# York - not a grand day out



## moch (May 21, 2005)

We went to York last week and stayed at the Caravan and Camping Club temporary holiday site, so far so good! We cycled into York and used our cable lock to lock the two bikes together and through one of the many cycle racks. I even put a second lock on my back wheel. We returned within an hour and the cycle lock had been cut and my bike was missing. All over Europe we have locked up these bikes and never had a problem, then come back to this country only to have one of them stolen. My husbands bike was left with the cable lock over his bike as if it was still locked. With hindsight I wish we had sat down and waited as I'm sure the lowlife would have been back for the second bike. Perhaps just as well we didn't as Ian said he would have swung for him (or her)!!!
The next day we passed the same spot and there were 2 really heavy duty locks obviously having been cut as well. By sheer coincidence those 2 bikes belonged to a couple in the motorhome behind us. So in less than 24 hours some lowlife had stolen £1000 worth of bikes.
The Police told me that York has a major problem with bike theft. When I asked why there were no signs to warn people, they said York Council won't allow this as it shows York in a negative light. Best they don't ask me what I feel right now.
So to anyone thinking of visiting York, DO NOT TAKE YOUR CYCLE, otherwise you could end up leaving it as well.

Cheesed off and wheelless
Mrs Moch


----------



## bognormike (May 10, 2005)

Thanks for the warning, Moch. But if ours were nicked, the value would only go up by about £20 :roll: . I'd like a flashy new bike, but would be scared to leave it parked up, or even on the back of the 'van. :roll:


----------



## 106559 (Aug 19, 2007)

It would be so easy for the police to set a trap but :roll: . Will they bother?


----------



## foll-de-roll (Oct 29, 2007)

Hi My son is working in York at the moment. In the past 18mths he has lost two very expensive bikes. In both instances the bikes were securely locked behind a locked gate. My son found a CCTV Camera which had shots of the thieves caught in the act of stealing the cycles. The Police recognised them, but said they couldn't do anything about it, as they were from some local "Care Home". :x :x :x


----------



## pippin (Nov 15, 2007)

So that's OK then!


----------



## Broom (Oct 8, 2007)

Your lucky the police bothered to talk to you.

Best Regards
Broom

A York local


----------



## Rapide561 (Oct 1, 2005)

*Bikes*

My dad has various push bikes available. He finds them when he is out walking his two dogs and usually they need litle more than a bit of oil on the chain and a tyre repair. He uses the bikes for a few weeks and then takes it to the second shop. I asked him why he does this "recycling" and he says it makes a nice change to ride a different bike. These are ideal for motorhome use as if someone nicks 'em, they are worthless anyway.

Russell


----------



## jocie (Dec 24, 2006)

Thank goodness for Motorhome facts when we have pathetic councils like that in York who don't care about visitors getting locked bikes stolen. I was going to visit York soon but shall go elsewhere to spend my money, and shall also tell the council why!!


----------



## 106559 (Aug 19, 2007)

I've just E Mailed them re concerns about their attitude to theft. Not holding my breath though.


----------



## bertieburstner (May 1, 2005)

bicycles can get stolen anywhere. We had ours stolen in Sitges in Spain. Didn't put us off going there again, just went back with D type locks. The normal cable locks are pretty useless.


----------



## rraf (Jul 11, 2009)

I guess they didn't have CCTV running either.If it's well known for bike theft,then surely they owe it to the public to have cameras watching target areas?


----------



## 106559 (Aug 19, 2007)

I think the council's attitude is the main gripe.


----------



## moch (May 21, 2005)

I wrote to North York Police HQ requesting information on the number of bikes stolen in York City in the last 12 months and the numbers returned to owners. Remember this is only the number reported to Police.

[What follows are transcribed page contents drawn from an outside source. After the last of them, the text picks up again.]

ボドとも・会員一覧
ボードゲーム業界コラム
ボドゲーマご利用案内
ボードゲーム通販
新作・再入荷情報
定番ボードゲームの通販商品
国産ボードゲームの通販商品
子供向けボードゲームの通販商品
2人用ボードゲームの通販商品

Month and year	Number stolen	Number returned to owner
July 2008 71 4
August 2008 75 6
September 2008 81 8
October 2008 117 2
November 2008 104 3
December 2008 79 3
January 2009 83 2
February 2009 72 4
March 2009 98 8
April 2009 92 4
May 2009 82 3
June 2009 104 2

So 49 bikes returned out of 1058 stolen in the last year.

Bognormike - I have a hip problem so walking is a problem for me but I can cycle so need a half decent bike. Mine wasn't nearly as expensive as the other couples bikes.

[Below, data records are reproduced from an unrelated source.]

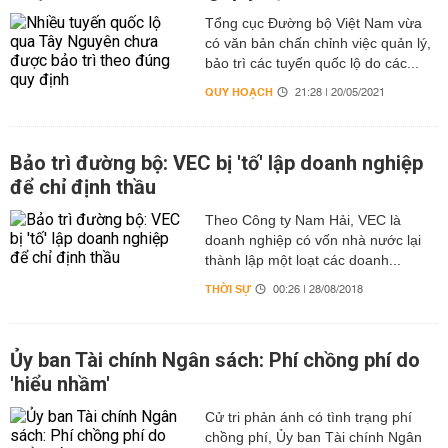
Tổng cục Đường bộ Việt Nam vừa
có văn bản chấn chỉnh việc quản lý,
bảo trì các tuyến quốc lộ do các...
QUY HOẠCH
21:28 | 20/05/2021
Bảo trì đường bộ: VEC bị 'tố' lập doanh nghiệp
để chỉ định thầu
Theo Công ty Nam Hải, VEC là
doanh nghiệp có vốn nhà nước lại
thành lập một loạt các doanh...
THỜI SỰ
00:26 | 28/08/2018
Ủy ban Tài chính Ngân sách: Phí chồng phí do
'hiểu nhầm'
Cử tri phản ánh có tình trạng phí
chồng phí, Ủy ban Tài chính Ngân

Derekfaeberwick - When I reported the loss to Crimestoppers, I was asked to go into the museum (it was a cycle rack in their ground) and ask if they had CCTV. Wouldn't you think the Police would know where the cameras are?

Foll-de-roll - You have said exactly what Police said - even with CCTV they can't always prosecute.

Pippin - It's probably against their human rights - you're only picking on me because I'm in care.

Broom - I think you are even more cynical than me!

Rapide 561 - You won't find many bikes lying around where I live but I admire your Dads ethics.

Derekfaeberwick - I will be interested to hear if you get a reply from York Council. I decided on an official letter to the leader of York Council as I thought an email was to easy to get "buried".

Bertieburstener - Maybe we were lucky in Spain last winter. You are right cable locks are useless and have now bought a D lock for the other bike though our local bike shop said they were not infallible.

rraf - My point exactly. I did have a phone call from the Police saying they thought there was CCTV in the area but as it was Saturday they couldn't review it until Monday.

Well I think I've said my piece,

Maggie
(Mrs Moch)


----------



## moch (May 21, 2005)

I've made a right pigs ear of the figures, they were at one time all neatly in columns - I hope you can make them out
Maggie


----------